Cette grotte offre plusieurs particularités. Tout d'abord, son inventeur (ainsi nomme-t-on le découvreur d'une grotte) était un authentique spéléologue, Marc Delluc. Et il a de suite compris qu'il était face à une découverte scientifique majeure, n'a touché à rien, à rebroussé chemin et a averti les autorités. C'est une grotte qui a été occupée très peu de temps à l'époque gravettienne, une des quatres grandes époques du paléolithique récent, avec l'Aurignacien (~ 45000 - 30000 AP*), le Solutréen (~ 22000 - 18000 AP*) et le Magdalénien (~ 18000 -12000 AP*). La culture gravettienne a donc existé pendant environ 9 millénaires, de 31000 à 22000 AP* environ, et a remplacé les Aurignaciens (cf grotte Chauvet) qui sont les derniers hommes modernes (Homo sapiens) à avoir cotoyé les hommes de Néandertal (Homo neantertalis). La grotte de Cussac, qui date du début du Gravettien, voire du Gravettien moyen, n'a été occupée que durant un à deux millénaires, car son ouverture naturelle, à l'endroit même de l'ouverture percée par Marc Delluc, s'est effondrée très vite. Les Gravettiens qui y ont pénétré ne semblent pas y avoir rencontré des mammifères vivant dans les grottes. On y trouve de nombreuses traces d'ours, mais l'ours des cavernes avait déjà disparu à leur époque. Également, aucun autre animal, aucun autre être humain n'y a pénétré après l'effondrement précoce de la voie d'accès. Marc Delluc et les chercheurs qui l'ont suivi ont eu cette grande chance de trouver un sanctuaire qui n'avait plus vu aucun être vivant entre ~ 29000 AP et +2000.
(AP = avant le présent).
Une des grandes particularités de Cussac est que c'est une grotte entièrement gravée dans un calcaire tendre. Des gravures monumentales faisant jusqu'à 35 mètres de long et se superposant sur de grands pans calcaires. On y dénombre des milliers de gravures d'animaux, mais ausi de femmes (chose extrêmement rare dans l'art pariétal) qui se superposent. La peinture y est quasi inexistante. Quelques traces de points rouges, vrasemblablement faits à l'ocre et quelques lignes faites au doigt.

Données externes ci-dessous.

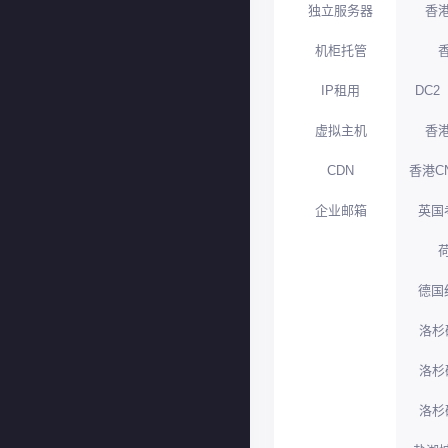
独立服务器
香港
机柜托管
IP租用
DC2
虚拟主机
香港
CDN
香港C
企业邮箱
英国
德国
洛杉
洛杉
洛杉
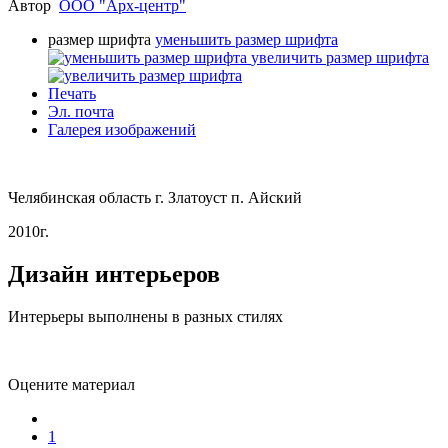
Автор
ООО "Арх-центр"
размер шрифта
уменьшить размер шрифта
увеличить размер шрифта
Печать
Эл. почта
Галерея изображений
Челябинская область г. Златоуст п. Айский
2010г.
Дизайн интерьеров
Интерьеры выполнены в разных стилях
Оцените материал
1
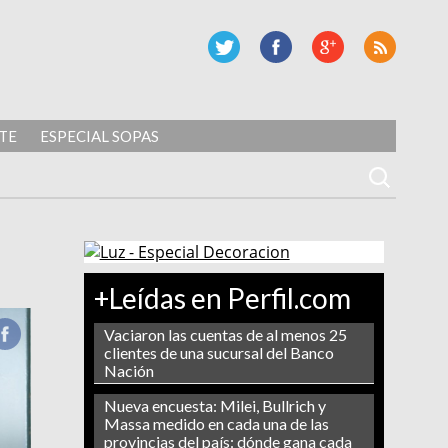
TE
ESPECIAL SOPAS
+Leídas en Perfil.com
Vaciaron las cuentas de al menos 25
clientes de una sucursal del Banco
Nación
Nueva encuesta: Milei, Bullrich y
Massa medido en cada una de las
provincias del país: dónde gana cada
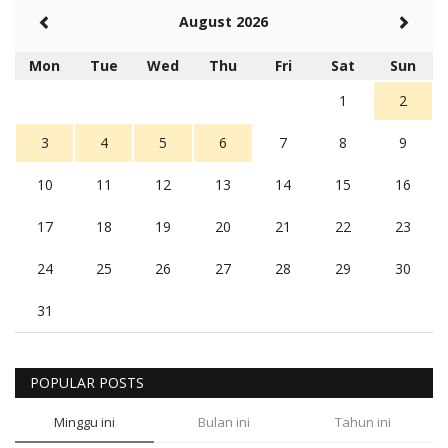
August 2026
Mon
Tue
Wed
Thu
Fri
Sat
Sun
1
2
3
4
5
6
7
8
9
10
11
12
13
14
15
16
17
18
19
20
21
22
23
24
25
26
27
28
29
30
31
POPULAR POSTS
Minggu ini
Bulan ini
Tahun ini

Autre grande particularité, la grotte de Cussac est également une sépulture, puisqu'on y retouve trois endroits où des restes humains ont été placés dans d'anciennes bauges d'ours, et dans l'un de ces endroits, on a retrouvé un squelette entier. Les recherches archéologiques montrent qu'il ont été placés là lors de rites funéraires. Ces restes humains sont exactement de la même époque que les gravures. C'est jusqu'à présent un cas unique dans une grotte ornée.

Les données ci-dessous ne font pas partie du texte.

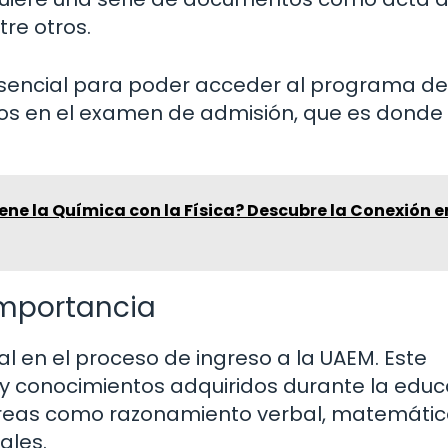
tre otros.
esencial para poder acceder al programa de
mos en el examen de admisión, que es donde
ene la Química con la Física? Descubre la Conexión e
Importancia
l en el proceso de ingreso a la UAEM. Este
 conocimientos adquiridos durante la educ
e áreas como razonamiento verbal, matemátic
ales.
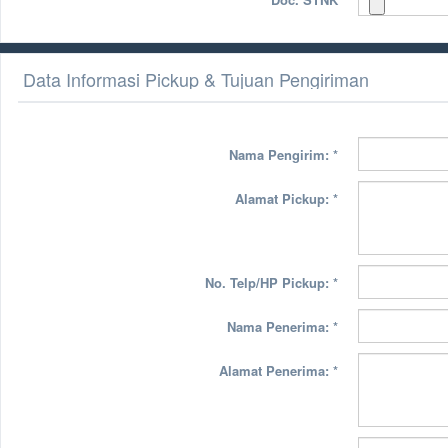
Data Informasi Pickup & Tujuan Pengiriman
Nama Pengirim:
*
Alamat Pickup:
*
No. Telp/HP Pickup:
*
Nama Penerima:
*
Alamat Penerima:
*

Toutes ces raisons font de la grotte de Cussac une des grottes majeures du paléolithique récent, et cela explique pourquoi il a falu presqu'une décennie pour y entamer les travaux de recherches. Il fallait équiper les sols pour ne détruire aucune trace, comprendre et respecter l'environnement climatique du lieu, obtenir toutes les autorisations des propriétaires occupant les nombreuses parcelles situées au-dessus de la grotte (car au début des années 2000, le sous-sol était encore la propriété du propriétaire du sol). Les indemniser. Constituer une équipe multidisciplinaire, et réunir toutes les techniques disponibles pour une étude non-invasive de la grotte.
Les études dans la grotte, sous la direction de Jacques Jaubert, ont commencé en janvier 2010. La grotte est fortement chargée en CO2, et il faut y travailler pendant les semaines les plus froides pour que le CO2 soit à son minimum. Les scientifiques disposent uniquement des 4 semaines de janvier, et y pénètrent par équipes de 10, y travaillant une semaine. Une quarantaine d'heures par an et par personne. Le reste se passe en laboratoire. La technologie 3D est abondamment utilisée, et permet un maximum de travaux à distance. Mais cela explique pourquoi on y travaille depuis ausi longtemps, et pourquoi l'exploration est loin d'être finie
Cette grotte, par soucis de conservation, ne sera jamais ouverte au public. Comme Cosquer et comme Chauvet. Une réplique à l'identique est impensable car la grotte est constituée d'un long couloir de 1,6 kms de long. Mais une exposition comprenant des répliques des panneaux principaux va très bientôt ouvrir ses portes au Buisson-du-Cadouin en octobre 2024.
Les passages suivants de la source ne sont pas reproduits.